System reliability and sensitivity under statistical dependence by matrix-based system reliability method

A matrix-based system reliability (MSR) method has been recently proposed to compute the probabilities of general system events efficiently by simple matrix operations. The proposed matrix-based framework describes both a system event and the likelihood of its component events by vectors that are obtained by efficient matrix-based procedures. The probability of the system event is computed by the inner product of the two vectors. Therefore, the method is uniformly applicable to any type of system events including series, parallel, cut-set and link-set systems. In the case when one has incomplete information on component probabilities and/or on the statistical dependence between components, the matrix-based framework enables us to obtain the narrowest bounds on the system probability by linear programming. Various importance measures and conditional probabilities are also efficiently estimated by the proposed method. This paper presents the MSR method and further develops it in terms of statistical dependence and parameter sensitivity of system reliability.
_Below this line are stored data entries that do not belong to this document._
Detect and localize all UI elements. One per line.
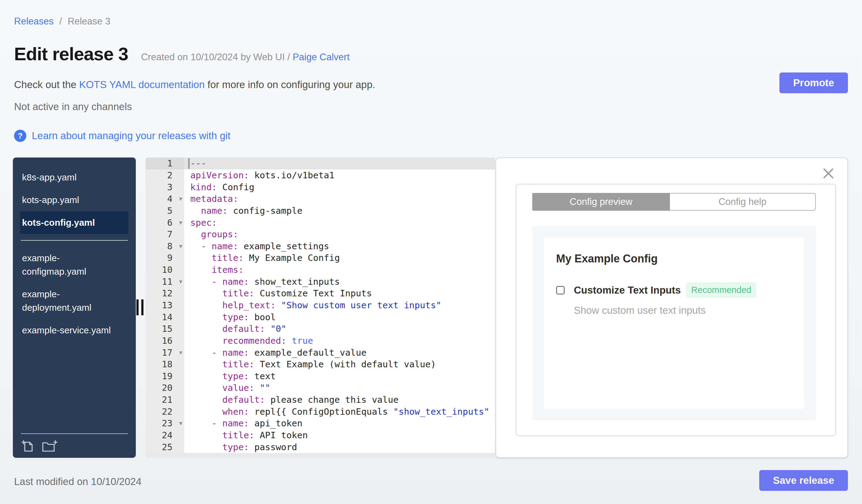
fold-arrow-icon[interactable]: ▾ bbox=[179, 195, 182, 202]
kots-yaml-doc-link[interactable]: KOTS YAML documentation bbox=[79, 79, 205, 90]
code-line-text: title: Text Example (with default value) bbox=[184, 358, 495, 370]
text-cursor bbox=[188, 158, 190, 169]
code-line-10[interactable]: 10 items: bbox=[146, 264, 495, 276]
code-line-16[interactable]: 16 recommended: true bbox=[146, 335, 495, 347]
code-line-11[interactable]: 11▾ - name: show_text_inputs bbox=[146, 276, 495, 288]
tab-config-preview[interactable]: Config preview bbox=[532, 193, 670, 211]
code-line-8[interactable]: 8▾ - name: example_settings bbox=[146, 240, 495, 252]
line-number: 16 bbox=[146, 335, 184, 347]
code-line-12[interactable]: 12 title: Customize Text Inputs bbox=[146, 288, 495, 300]
code-line-24[interactable]: 24 title: API token bbox=[146, 429, 495, 441]
code-line-text: items: bbox=[184, 264, 495, 276]
code-line-text: help_text: "Show custom user text inputs… bbox=[184, 300, 495, 311]
fold-arrow-icon[interactable]: ▾ bbox=[179, 242, 182, 250]
code-line-text: - name: show_text_inputs bbox=[184, 276, 495, 288]
code-line-7[interactable]: 7 groups: bbox=[146, 228, 495, 240]
line-number: 18 bbox=[146, 358, 184, 370]
code-line-5[interactable]: 5 name: config-sample bbox=[146, 205, 495, 217]
title-row: Edit release 3 Created on 10/10/2024 by … bbox=[14, 43, 350, 65]
code-line-3[interactable]: 3kind: Config bbox=[146, 181, 495, 193]
config-box: Config previewConfig help My Example Con… bbox=[516, 184, 836, 436]
breadcrumb-current: Release 3 bbox=[68, 16, 110, 27]
file-item-kots-config.yaml[interactable]: kots-config.yaml bbox=[20, 211, 129, 234]
code-line-17[interactable]: 17▾ - name: example_default_value bbox=[146, 346, 495, 358]
breadcrumb-releases-link[interactable]: Releases bbox=[14, 16, 53, 27]
line-number: 3 bbox=[146, 181, 184, 193]
code-line-text: apiVersion: kots.io/v1beta1 bbox=[184, 170, 495, 181]
code-line-text: recommended: true bbox=[184, 335, 495, 347]
code-line-text: spec: bbox=[184, 216, 495, 228]
line-number: 8▾ bbox=[146, 240, 184, 252]
config-item-row: Customize Text Inputs Recommended bbox=[556, 282, 792, 298]
file-item-kots-app.yaml[interactable]: kots-app.yaml bbox=[20, 189, 129, 211]
sidebar-footer bbox=[21, 433, 128, 453]
file-item-example-service.yaml[interactable]: example-service.yaml bbox=[20, 319, 129, 342]
tab-config-help[interactable]: Config help bbox=[670, 193, 816, 211]
question-circle-icon: ? bbox=[14, 130, 26, 142]
page-title: Edit release 3 bbox=[14, 43, 128, 65]
fold-arrow-icon[interactable]: ▾ bbox=[179, 219, 182, 226]
editor-horizontal-scrollbar[interactable] bbox=[146, 453, 495, 458]
last-modified-text: Last modified on 10/10/2024 bbox=[14, 476, 141, 488]
add-folder-icon[interactable] bbox=[42, 439, 58, 453]
code-line-text: title: Customize Text Inputs bbox=[184, 288, 495, 300]
line-number: 24 bbox=[146, 429, 184, 441]
code-line-text: kind: Config bbox=[184, 181, 495, 193]
line-number: 5 bbox=[146, 205, 184, 217]
code-line-text: default: "0" bbox=[184, 323, 495, 335]
code-line-text: --- bbox=[184, 158, 495, 170]
code-line-13[interactable]: 13 help_text: "Show custom user text inp… bbox=[146, 300, 495, 311]
code-lines: 1---2apiVersion: kots.io/v1beta13kind: C… bbox=[146, 158, 495, 453]
code-line-text: when: repl{{ ConfigOptionEquals "show_te… bbox=[184, 406, 495, 417]
fold-arrow-icon[interactable]: ▾ bbox=[179, 349, 182, 356]
code-line-20[interactable]: 20 value: "" bbox=[146, 382, 495, 394]
line-number: 12 bbox=[146, 288, 184, 300]
recommended-badge: Recommended bbox=[687, 282, 756, 298]
channel-status: Not active in any channels bbox=[14, 101, 132, 112]
code-line-text: type: password bbox=[184, 441, 495, 453]
line-number: 6▾ bbox=[146, 216, 184, 228]
config-item-help-text: Show custom user text inputs bbox=[574, 305, 792, 316]
created-text: Created on 10/10/2024 by Web UI / bbox=[141, 52, 290, 62]
code-line-1[interactable]: 1--- bbox=[146, 158, 495, 170]
panel-tab-bar: Config previewConfig help bbox=[532, 193, 816, 211]
line-number: 14 bbox=[146, 311, 184, 323]
learn-git-link[interactable]: Learn about managing your releases with … bbox=[32, 130, 230, 142]
yaml-code-editor[interactable]: 1---2apiVersion: kots.io/v1beta13kind: C… bbox=[146, 158, 495, 458]
code-line-23[interactable]: 23▾ - name: api_token bbox=[146, 417, 495, 429]
code-line-22[interactable]: 22 when: repl{{ ConfigOptionEquals "show… bbox=[146, 406, 495, 417]
code-line-21[interactable]: 21 default: please change this value bbox=[146, 394, 495, 406]
description-pre: Check out the bbox=[14, 79, 79, 90]
code-line-14[interactable]: 14 type: bool bbox=[146, 311, 495, 323]
line-number: 20 bbox=[146, 382, 184, 394]
fold-arrow-icon[interactable]: ▾ bbox=[179, 420, 182, 427]
close-icon[interactable] bbox=[823, 168, 834, 179]
code-line-text: type: bool bbox=[184, 311, 495, 323]
code-line-19[interactable]: 19 type: text bbox=[146, 370, 495, 382]
code-line-text: value: "" bbox=[184, 382, 495, 394]
code-line-2[interactable]: 2apiVersion: kots.io/v1beta1 bbox=[146, 170, 495, 181]
add-file-icon[interactable] bbox=[21, 439, 34, 453]
line-number: 7 bbox=[146, 228, 184, 240]
file-list: k8s-app.yamlkots-app.yamlkots-config.yam… bbox=[13, 158, 136, 342]
code-line-9[interactable]: 9 title: My Example Config bbox=[146, 252, 495, 264]
code-line-25[interactable]: 25 type: password bbox=[146, 441, 495, 453]
file-item-example-deployment.yaml[interactable]: example- deployment.yaml bbox=[20, 283, 129, 319]
customize-text-inputs-checkbox[interactable] bbox=[556, 286, 565, 294]
config-preview-card: My Example Config Customize Text Inputs … bbox=[544, 238, 804, 409]
file-item-k8s-app.yaml[interactable]: k8s-app.yaml bbox=[20, 166, 129, 189]
file-item-example-configmap.yaml[interactable]: example- configmap.yaml bbox=[20, 247, 129, 283]
save-release-button[interactable]: Save release bbox=[759, 470, 848, 491]
code-line-15[interactable]: 15 default: "0" bbox=[146, 323, 495, 335]
code-line-4[interactable]: 4▾metadata: bbox=[146, 193, 495, 205]
config-item-label: Customize Text Inputs bbox=[574, 284, 681, 296]
workspace: k8s-app.yamlkots-app.yamlkots-config.yam… bbox=[13, 158, 848, 458]
code-line-18[interactable]: 18 title: Text Example (with default val… bbox=[146, 358, 495, 370]
author-link[interactable]: Paige Calvert bbox=[293, 52, 350, 62]
edit-release-page: Releases / Release 3 Edit release 3 Crea… bbox=[0, 0, 862, 504]
code-line-text: - name: api_token bbox=[184, 417, 495, 429]
resize-handle-left[interactable] bbox=[136, 300, 143, 315]
promote-button[interactable]: Promote bbox=[780, 72, 848, 93]
code-line-6[interactable]: 6▾spec: bbox=[146, 216, 495, 228]
fold-arrow-icon[interactable]: ▾ bbox=[179, 278, 182, 285]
First, a method is developed to use the MSR method for systems with statistically dependent components. The correlation coefficients between the basic random variables or the component safety margins are represented by a Dunnett–Sobel class correlation matrix to identify the source of the statistical dependence and to make use of the matrix-based procedure developed for independent components. Second, a new matrix-based procedure is proposed to calculate the sensitivities of system reliability with respect to parameters. This paper demonstrates the MSR method and these further developments by two numerical examples of structural systems. First, the system fragility of a bridge structure is computed based on the analytical fragility models of the bridge components and the correlation coefficients between the seismic demands at different components. In the second example, the MSR method is used to estimate the probability of the collapse of a statically indeterminate structure subjected to an abnormal load. The sensitivities of the probability with respect to the means and standard deviations of uncertain member capacities are estimated for an optimal upgrade of the structural system.